(EXERCISE REQUIREMENTS): From the entries below, copy every line holding the word "Dept".

(RECORDED INFORMATION):
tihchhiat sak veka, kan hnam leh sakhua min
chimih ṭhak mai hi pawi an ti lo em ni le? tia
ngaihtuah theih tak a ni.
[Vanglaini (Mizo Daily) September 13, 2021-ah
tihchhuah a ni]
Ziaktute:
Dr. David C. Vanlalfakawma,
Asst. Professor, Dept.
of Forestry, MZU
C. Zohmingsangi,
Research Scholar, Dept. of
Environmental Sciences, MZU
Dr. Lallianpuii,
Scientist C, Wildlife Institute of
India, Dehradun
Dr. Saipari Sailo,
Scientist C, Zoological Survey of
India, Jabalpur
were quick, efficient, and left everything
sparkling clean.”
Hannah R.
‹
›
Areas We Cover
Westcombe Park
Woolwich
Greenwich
* * *
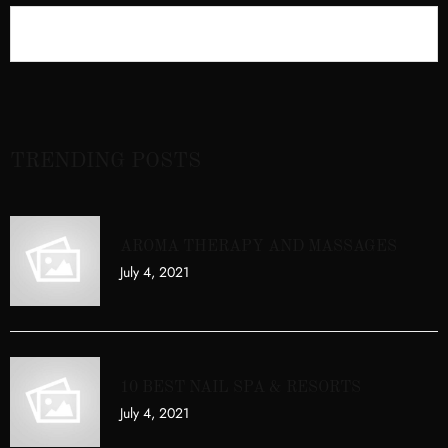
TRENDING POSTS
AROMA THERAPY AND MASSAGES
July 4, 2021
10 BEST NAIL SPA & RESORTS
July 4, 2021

(PROBLEM SOLUTION):
Asst. Professor, Dept.
Research Scholar, Dept. of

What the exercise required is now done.